The main challenge was not calculating the percentage, but **parsing multi-line data**:
- **Logic:** I learned to treat the file reading as a "State Machine". Using a dictionary to store `current_label` as the key and concatenating lines into the value was a great exercise in algorithmic thinking.
- **Edge Cases:** I realized the importance of initializing the `best_gc` variable to `-1` instead of `0`. In a research context, a sequence could theoretically have 0% GC content (e.g., Poly-A tail), so `-1` is a safer boundary condition.

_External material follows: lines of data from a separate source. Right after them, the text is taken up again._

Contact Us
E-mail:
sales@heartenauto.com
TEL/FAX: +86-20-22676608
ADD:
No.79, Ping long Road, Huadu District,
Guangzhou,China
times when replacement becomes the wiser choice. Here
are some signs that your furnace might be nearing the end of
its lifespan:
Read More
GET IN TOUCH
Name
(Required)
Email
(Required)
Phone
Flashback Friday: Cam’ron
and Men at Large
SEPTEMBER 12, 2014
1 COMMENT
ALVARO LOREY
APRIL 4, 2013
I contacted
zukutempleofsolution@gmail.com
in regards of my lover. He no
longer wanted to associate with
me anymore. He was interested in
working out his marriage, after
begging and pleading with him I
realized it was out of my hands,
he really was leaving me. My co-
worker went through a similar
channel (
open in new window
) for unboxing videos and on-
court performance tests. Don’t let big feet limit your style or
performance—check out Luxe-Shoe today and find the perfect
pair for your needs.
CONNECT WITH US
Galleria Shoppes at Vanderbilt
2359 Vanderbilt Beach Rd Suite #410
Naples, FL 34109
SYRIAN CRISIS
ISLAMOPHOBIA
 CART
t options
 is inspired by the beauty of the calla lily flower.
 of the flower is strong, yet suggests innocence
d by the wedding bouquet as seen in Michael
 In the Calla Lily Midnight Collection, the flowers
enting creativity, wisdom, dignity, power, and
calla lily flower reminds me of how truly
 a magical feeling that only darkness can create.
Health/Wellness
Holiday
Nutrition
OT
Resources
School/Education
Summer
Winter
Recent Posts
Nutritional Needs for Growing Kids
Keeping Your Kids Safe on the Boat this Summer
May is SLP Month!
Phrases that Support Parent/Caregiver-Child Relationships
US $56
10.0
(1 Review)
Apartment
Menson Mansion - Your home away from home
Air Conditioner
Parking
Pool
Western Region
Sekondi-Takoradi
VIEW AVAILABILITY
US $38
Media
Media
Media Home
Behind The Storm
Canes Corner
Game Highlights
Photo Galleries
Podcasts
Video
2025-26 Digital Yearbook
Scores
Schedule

### 2. From "Manual" to "Industrial" (Biopython)
I implemented two solutions:
1.  **Native Python:** Manually parsing strings using `dict` and loops. This taught me how `for` loops and variable scope work (and how to debug `IndentationError`!).
2.  **Biopython:** Using `SeqIO.parse`. This was an eye-opener. It reduced 20 lines of manual logic into 3 lines of robust code.
    *   *Key Takeaway:* While libraries like Biopython are powerful, writing the manual parser first gave me the confidence to understand **what the library is actually doing under the hood**.

### 3. Debugging Journey
As a beginner, I encountered several errors (e.g., `TypeError: object of type 'int' has no len()`). Fixing these taught me to pay attention to data types—distinguishing between the **count** (an integer) and the **sequence** (a string).

**Next Step:** I am now ready to handle real-world sequence files, not just sample strings!